Judge sentences former Charlotte televangelist to 5 years behind bars for tax evasion

CHARLOTTE, N.C. — A judge sentenced a former Charlotte televangelist, found guilty of tax evasion and filing false tax returns, to five years in federal prison on Tuesday.

[Document: Coontz report]

Channel 9 has investigated Todd Coontz for years.

During sentencing, the judge said Coontz acted in “arrogant and disrespectful ways” regarding the laws of this country and used a “long-term effort to minimize his income improperly and maximize his business expenses improperly.” The judge also called Coontz a scofflaw, which is someone who flouts the law.

Meanwhile, a group that fights religious fraud wants the IRS to revoke the tax-exempt status of Coontz's Rockwealth International Ministries.

The Trinity Foundation sent Channel 9 a 15-page report explaining why the IRS should revoke the status.

"He's been living the high life with exotic cars and exotic residences," Pete Evans, with The Trinity Foundation, said.

[Televangelist with ties to Charlotte indicted after Channel 9 investigation]

“Trinity Foundation has been investigating religious organizations for over 25 years and from our standpoint, this organization is a scam.

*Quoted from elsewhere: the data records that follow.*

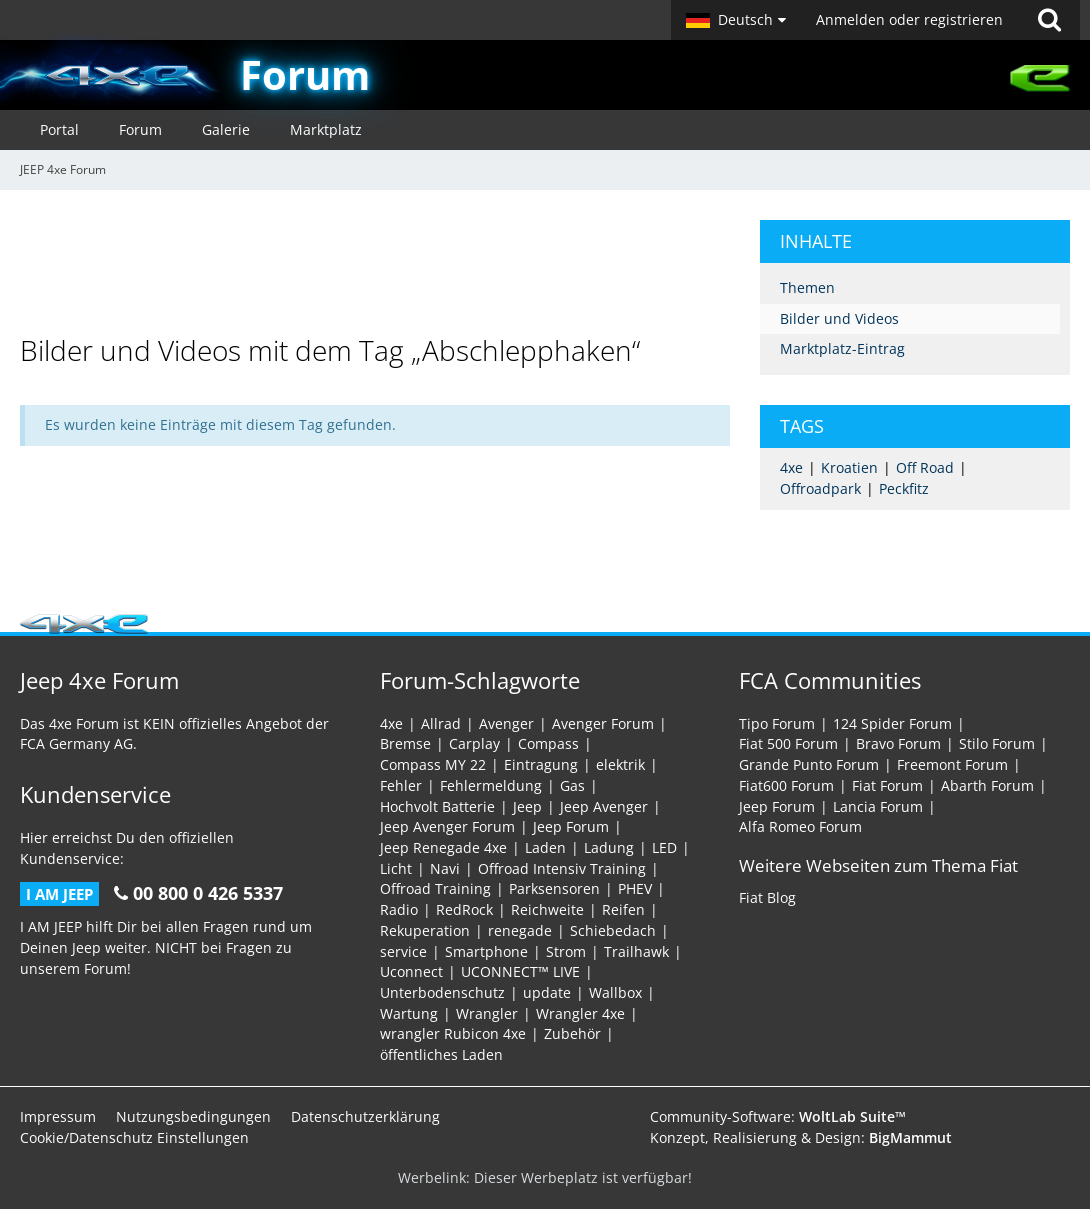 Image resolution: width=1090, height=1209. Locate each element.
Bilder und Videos (839, 318)
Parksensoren (554, 888)
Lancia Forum (878, 806)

It is not a real church,” the organization said.


The Secret Service started looking into Coontz and Rockwealth Ministries as a result of Channel 9's investigations that started more than six years ago.

Coontz promised financial miracles to people who sent money to his ministry.

Channel 9 found he was living in a million-dollar condo and had a Ferrari and Maserati titled in the name of the ministry. Prosecutors said Coontz also had three BMWs, two Ferraris, a Land Rover and a Regal 2500 boat.

On Tuesday, the judge said Coontz could serve his time in a prison near his home in Fort Lauderdale, Florida. The judge also ordered him to serve one year under court supervision after he is released from prison and to pay $755,669 in restitution.

Prosecutors claim Coontz's accountants tried to warn him about his spending, but that he ignored them.

Coontz hid receipts and iPads after he caught wind of the investigation surrounding his ministry, prosecutors said.

Coontz's lawyers said Rockwealth International did good work and spent $1.5 million to feed the hungry.

They said he was going through a hard time. His mother and two brothers died and he had gone through two divorces.

His second ex-wife provided the IRS with more evidence against him.